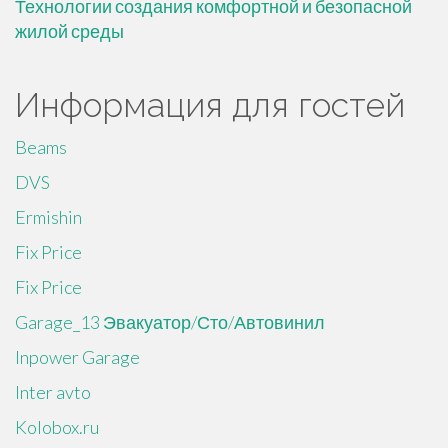
Технологии создания комфортной и безопасной
жилой среды
Информация для гостей
Beams
DVS
Ermishin
Fix Price
Fix Price
Garage_13 Эвакуатор/Сто/Автовинил
Inpower Garage
Inter avto
Kolobox.ru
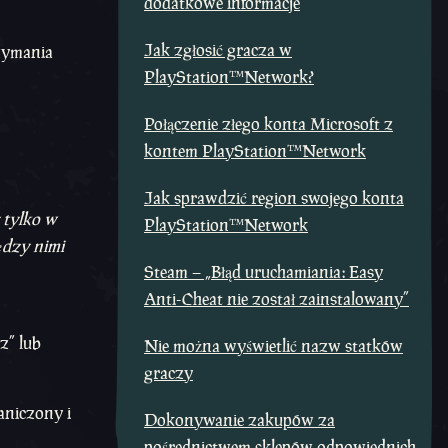
dodatkowe informacje
Jak zgłosić gracza w
zymania
PlayStation™Network?
Połączenie złego konta Microsoft z
kontem PlayStation™Network
Jak sprawdzić region swojego konta
 tylko w
PlayStation™Network
iędzy nimi
Steam – „Błąd uruchamiania: Easy
Anti-Cheat nie został zainstalowany”
z” lub
Nie można wyświetlić nazw statków
graczy
aniczony i
Dokonywanie zakupów za
pośrednictwem sklepów odpowiednich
********************
**EXERCISE DETAILS**
Word for word, restate the whole listing and drop the images.

**EXERCISE RESULT**
Технологии создания комфортной и безопасной
жилой среды
Информация для гостей
Beams
DVS
Ermishin
Fix Price
Fix Price
Garage_13 Эвакуатор/Сто/Автовинил
Inpower Garage
Inter avto
Kolobox.ru
dodatkowe informacje
Jak zgłosić gracza w
zymania
PlayStation™Network?
Połączenie złego konta Microsoft z
kontem PlayStation™Network
Jak sprawdzić region swojego konta
 tylko w
PlayStation™Network
iędzy nimi
Steam – „Błąd uruchamiania: Easy
Anti-Cheat nie został zainstalowany”
z” lub
Nie można wyświetlić nazw statków
graczy
aniczony i
Dokonywanie zakupów za
pośrednictwem sklepów odpowiednich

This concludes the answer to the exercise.